+++ Supplied material

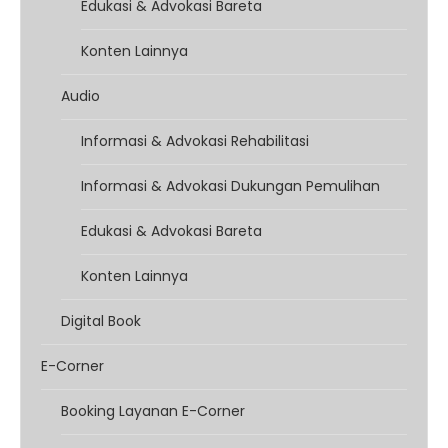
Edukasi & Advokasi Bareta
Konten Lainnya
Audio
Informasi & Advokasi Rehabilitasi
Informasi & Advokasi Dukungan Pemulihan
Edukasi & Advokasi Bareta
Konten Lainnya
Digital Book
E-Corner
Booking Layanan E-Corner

++++++
+++ Supplied material

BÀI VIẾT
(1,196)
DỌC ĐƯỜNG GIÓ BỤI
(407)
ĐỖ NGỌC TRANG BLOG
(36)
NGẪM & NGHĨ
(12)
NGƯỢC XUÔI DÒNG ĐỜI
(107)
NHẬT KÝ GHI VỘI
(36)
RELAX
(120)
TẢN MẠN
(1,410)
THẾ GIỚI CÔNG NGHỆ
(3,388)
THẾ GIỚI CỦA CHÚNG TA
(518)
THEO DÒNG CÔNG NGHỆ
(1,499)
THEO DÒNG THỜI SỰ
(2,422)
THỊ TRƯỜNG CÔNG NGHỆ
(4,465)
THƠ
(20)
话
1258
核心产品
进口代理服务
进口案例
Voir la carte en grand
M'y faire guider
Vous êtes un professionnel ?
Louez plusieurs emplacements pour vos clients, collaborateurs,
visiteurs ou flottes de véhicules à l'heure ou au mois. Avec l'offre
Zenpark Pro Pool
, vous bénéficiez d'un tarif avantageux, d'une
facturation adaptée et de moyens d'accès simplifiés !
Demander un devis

++++++

What is needed: Starting at the line with "NHẬT KÝ GHI VỘI" and ending at the line with "Vous êtes un professionnel ?", print each line of the listing above exactly, with no other lines.

Your solution:
NHẬT KÝ GHI VỘI
(36)
RELAX
(120)
TẢN MẠN
(1,410)
THẾ GIỚI CÔNG NGHỆ
(3,388)
THẾ GIỚI CỦA CHÚNG TA
(518)
THEO DÒNG CÔNG NGHỆ
(1,499)
THEO DÒNG THỜI SỰ
(2,422)
THỊ TRƯỜNG CÔNG NGHỆ
(4,465)
THƠ
(20)
话
1258
核心产品
进口代理服务
进口案例
Voir la carte en grand
M'y faire guider
Vous êtes un professionnel ?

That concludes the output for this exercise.